Finding water in your basement may not be the end of the world, but it is a sign of an underlying problem.
Water getting into your basement is dangerous, expensive, and time-consuming to find, prevent, and clean up. Tend to it as fast as possible – once you find the problem, there are numerous ways to solve it.
Wet Basements Can Be Dangerous
Any amount of water in a basement can be dangerous. Get it dried up as soon as possible. Then find and resolve the leaking problem. If you don’t correct the water leak, you may deal with one or more of these issues in your basement:
- Pests. A warm, wet, and dark environment is perfect for cockroaches, rodents, and other insects.
- Bacteria. Mold, mildew, and bacteria thrive in moist locations. Black mold can cause asthma attacks, breathing difficulties, coughing, wheezing, and a possibility of fungal infections, among other ailments.
- Smell. Standing water, combined with pest poop, bacteria, and wet carpet and furniture, stinks. The musty smell can waft through your entire home.
- Electrical. Water is an excellent electrical conductor. Water in a basement can cause shorts, shocks, and electrocution. Turn the power off before drying and cleaning.
- Structure. Standing water rots wooden framing and rusts metal.

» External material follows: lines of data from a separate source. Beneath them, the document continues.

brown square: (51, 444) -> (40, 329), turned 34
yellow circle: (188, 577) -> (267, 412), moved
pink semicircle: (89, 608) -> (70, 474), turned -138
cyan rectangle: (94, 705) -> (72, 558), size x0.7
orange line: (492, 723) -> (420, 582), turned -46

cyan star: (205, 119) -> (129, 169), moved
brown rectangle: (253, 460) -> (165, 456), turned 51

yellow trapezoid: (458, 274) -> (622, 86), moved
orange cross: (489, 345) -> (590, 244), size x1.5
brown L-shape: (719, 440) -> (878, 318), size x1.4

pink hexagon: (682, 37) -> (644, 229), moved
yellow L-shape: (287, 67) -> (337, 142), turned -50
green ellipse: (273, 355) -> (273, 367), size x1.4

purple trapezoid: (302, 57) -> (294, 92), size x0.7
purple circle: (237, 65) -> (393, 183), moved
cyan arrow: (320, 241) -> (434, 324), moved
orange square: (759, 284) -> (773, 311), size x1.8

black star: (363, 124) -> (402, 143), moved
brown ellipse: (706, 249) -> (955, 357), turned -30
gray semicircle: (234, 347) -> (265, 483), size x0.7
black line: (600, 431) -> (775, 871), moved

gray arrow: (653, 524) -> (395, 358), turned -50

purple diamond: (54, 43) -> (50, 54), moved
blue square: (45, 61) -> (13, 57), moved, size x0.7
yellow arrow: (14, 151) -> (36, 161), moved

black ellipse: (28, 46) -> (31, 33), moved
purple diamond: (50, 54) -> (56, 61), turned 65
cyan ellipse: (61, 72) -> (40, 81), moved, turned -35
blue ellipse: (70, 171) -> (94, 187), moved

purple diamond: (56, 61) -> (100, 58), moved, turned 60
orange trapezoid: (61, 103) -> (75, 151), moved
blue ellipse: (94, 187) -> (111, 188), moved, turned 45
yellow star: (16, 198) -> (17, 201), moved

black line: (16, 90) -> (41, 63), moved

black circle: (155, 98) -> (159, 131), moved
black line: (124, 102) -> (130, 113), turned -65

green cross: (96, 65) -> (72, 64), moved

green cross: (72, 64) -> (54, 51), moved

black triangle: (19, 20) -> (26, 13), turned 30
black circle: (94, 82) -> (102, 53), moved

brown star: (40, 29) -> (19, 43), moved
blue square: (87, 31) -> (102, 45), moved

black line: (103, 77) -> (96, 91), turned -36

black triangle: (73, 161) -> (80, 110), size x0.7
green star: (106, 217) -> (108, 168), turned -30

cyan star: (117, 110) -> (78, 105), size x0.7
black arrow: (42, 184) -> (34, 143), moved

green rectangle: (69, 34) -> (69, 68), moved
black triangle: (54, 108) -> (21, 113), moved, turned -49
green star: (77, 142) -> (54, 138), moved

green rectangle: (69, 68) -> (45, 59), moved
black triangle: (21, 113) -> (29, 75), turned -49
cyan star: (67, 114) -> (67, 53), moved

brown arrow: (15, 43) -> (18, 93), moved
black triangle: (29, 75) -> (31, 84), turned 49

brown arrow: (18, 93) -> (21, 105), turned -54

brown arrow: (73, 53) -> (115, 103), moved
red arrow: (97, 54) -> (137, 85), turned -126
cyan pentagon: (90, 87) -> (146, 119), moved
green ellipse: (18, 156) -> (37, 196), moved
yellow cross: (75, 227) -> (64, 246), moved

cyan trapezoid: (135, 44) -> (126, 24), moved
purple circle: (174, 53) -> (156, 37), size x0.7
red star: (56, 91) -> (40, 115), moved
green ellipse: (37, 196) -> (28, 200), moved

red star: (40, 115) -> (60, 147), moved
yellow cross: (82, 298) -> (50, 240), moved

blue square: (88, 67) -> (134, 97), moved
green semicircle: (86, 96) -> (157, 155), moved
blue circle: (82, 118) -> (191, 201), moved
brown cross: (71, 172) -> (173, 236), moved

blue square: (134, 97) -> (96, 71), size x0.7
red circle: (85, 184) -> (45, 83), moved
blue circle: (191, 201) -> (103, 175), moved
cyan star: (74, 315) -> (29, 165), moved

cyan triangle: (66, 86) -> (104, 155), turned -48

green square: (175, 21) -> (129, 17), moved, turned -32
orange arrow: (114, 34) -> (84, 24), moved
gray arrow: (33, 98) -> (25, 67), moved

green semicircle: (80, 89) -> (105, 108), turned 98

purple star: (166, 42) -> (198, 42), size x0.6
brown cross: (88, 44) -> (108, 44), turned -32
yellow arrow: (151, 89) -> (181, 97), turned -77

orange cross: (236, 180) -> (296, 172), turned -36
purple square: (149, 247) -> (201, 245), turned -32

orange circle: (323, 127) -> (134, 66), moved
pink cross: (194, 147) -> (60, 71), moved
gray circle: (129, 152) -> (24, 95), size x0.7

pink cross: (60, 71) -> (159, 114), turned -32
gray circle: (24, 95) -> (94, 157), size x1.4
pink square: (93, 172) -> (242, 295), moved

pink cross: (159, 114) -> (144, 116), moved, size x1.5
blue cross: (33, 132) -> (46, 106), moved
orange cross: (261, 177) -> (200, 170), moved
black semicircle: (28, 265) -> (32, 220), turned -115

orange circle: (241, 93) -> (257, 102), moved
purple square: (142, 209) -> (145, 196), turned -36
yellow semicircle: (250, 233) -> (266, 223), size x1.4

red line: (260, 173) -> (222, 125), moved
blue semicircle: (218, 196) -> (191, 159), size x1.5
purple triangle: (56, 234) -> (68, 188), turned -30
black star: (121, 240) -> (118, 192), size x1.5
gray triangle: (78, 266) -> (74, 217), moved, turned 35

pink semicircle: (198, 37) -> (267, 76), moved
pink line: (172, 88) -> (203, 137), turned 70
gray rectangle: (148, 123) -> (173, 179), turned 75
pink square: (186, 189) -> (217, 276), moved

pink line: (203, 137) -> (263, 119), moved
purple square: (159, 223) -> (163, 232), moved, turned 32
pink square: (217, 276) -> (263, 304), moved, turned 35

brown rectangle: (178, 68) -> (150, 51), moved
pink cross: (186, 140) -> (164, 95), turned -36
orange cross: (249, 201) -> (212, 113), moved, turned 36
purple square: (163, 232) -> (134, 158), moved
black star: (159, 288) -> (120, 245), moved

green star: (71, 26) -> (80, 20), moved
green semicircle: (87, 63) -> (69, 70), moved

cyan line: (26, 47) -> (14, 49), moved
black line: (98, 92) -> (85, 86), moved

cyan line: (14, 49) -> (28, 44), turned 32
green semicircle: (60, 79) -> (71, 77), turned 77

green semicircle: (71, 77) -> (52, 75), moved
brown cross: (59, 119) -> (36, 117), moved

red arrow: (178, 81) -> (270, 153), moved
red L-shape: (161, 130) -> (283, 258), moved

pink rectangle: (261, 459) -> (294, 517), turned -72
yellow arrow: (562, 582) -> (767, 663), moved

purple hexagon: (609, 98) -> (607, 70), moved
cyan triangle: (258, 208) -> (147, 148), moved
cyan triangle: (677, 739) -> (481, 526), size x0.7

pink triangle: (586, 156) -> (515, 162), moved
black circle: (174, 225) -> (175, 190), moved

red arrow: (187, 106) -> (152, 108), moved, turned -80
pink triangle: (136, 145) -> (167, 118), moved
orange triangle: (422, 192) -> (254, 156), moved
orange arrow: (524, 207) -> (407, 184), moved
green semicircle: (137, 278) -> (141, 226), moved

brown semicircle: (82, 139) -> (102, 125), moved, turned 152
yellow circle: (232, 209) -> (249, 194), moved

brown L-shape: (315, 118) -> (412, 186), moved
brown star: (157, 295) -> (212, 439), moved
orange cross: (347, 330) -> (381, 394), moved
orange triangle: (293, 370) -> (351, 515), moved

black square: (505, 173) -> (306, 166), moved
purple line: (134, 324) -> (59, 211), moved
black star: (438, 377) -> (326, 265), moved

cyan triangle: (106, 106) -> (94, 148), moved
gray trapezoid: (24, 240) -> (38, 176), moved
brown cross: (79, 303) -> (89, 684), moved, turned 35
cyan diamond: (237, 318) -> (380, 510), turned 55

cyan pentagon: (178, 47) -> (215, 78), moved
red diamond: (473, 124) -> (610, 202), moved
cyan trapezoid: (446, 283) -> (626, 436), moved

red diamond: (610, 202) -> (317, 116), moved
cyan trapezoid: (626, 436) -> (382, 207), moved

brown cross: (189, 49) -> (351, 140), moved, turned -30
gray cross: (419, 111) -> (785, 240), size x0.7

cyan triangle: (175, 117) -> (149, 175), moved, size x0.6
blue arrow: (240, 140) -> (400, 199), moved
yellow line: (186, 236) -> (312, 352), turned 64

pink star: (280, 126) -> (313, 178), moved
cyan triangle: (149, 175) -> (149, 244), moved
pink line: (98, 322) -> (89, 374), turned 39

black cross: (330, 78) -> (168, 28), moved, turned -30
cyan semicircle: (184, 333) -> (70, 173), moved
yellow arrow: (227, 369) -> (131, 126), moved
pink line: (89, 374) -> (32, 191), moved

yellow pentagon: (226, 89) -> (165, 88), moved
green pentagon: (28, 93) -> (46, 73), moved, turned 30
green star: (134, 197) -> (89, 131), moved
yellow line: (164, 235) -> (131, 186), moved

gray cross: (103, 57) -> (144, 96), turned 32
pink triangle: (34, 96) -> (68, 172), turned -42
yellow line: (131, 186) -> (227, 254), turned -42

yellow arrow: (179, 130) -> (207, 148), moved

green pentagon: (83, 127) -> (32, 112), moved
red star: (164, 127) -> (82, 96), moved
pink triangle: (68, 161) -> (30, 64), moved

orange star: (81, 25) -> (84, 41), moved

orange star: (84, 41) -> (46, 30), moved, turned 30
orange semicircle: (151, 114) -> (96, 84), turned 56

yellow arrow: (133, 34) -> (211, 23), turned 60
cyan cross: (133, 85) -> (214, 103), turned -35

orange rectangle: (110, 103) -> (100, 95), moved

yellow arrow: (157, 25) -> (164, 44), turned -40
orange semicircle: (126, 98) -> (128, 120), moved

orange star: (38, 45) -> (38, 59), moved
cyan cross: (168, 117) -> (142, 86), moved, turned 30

- Slipping Hazard. Smooth, painted concrete is slippery. Add a little water, and it becomes a hazard.
- Mites. Water in basements increases humidity. Once humidity gets over 60%; dust mites multiply quicker.
- Resale Value. Although not dangerous, water stains in your basement will lower the resale value or even lose potential customers when you sell.
Rain is the Leading Cause of Wet Basements
Heavy rains saturate the soil around your basement. Water then enters your basement because of the pressure.
Water weighs around 60 pounds per cubic foot. Saturated soil around your house can exert thousands of pounds of hydrostatic pressure against the basement walls and floor. Given that constant pressure, water eventually seeps through small gaps and cracks in the basement walls and floor.
Hydrostatic pressure increases with depth. Therefore, there is more pressure at the base of your basement wall than at the top.
Lateral water pressure is the pressure created by water in a horizontal direction. It increases as the depth increases because of the additional pull of gravity.
Common Water Entry Points
Water finds gaps and cracks in basement walls and floors and the external pressure forces it inside.
Note: Water pressure not only causes basement leaks but can be the cause of cracked walls and floors. Also in cold climates, the soil can freeze down to 4’ deep and more, causing extra pressure on basement walls as the groundwater expands.
Concrete basements are often poured in a 3-step process–footings, walls, and floors. The walls sit on the footings creating a cove joint. Next, the floor is run against the footing creating another cove joint. Sometimes called a cold joint.
Enough rain, hydrostatic, and lateral pressure will force water through these joints–even though they look solid. Heavy rains can also get under the foundation allowing hydrostatic pressure to force water through cracks and gaps in the floor.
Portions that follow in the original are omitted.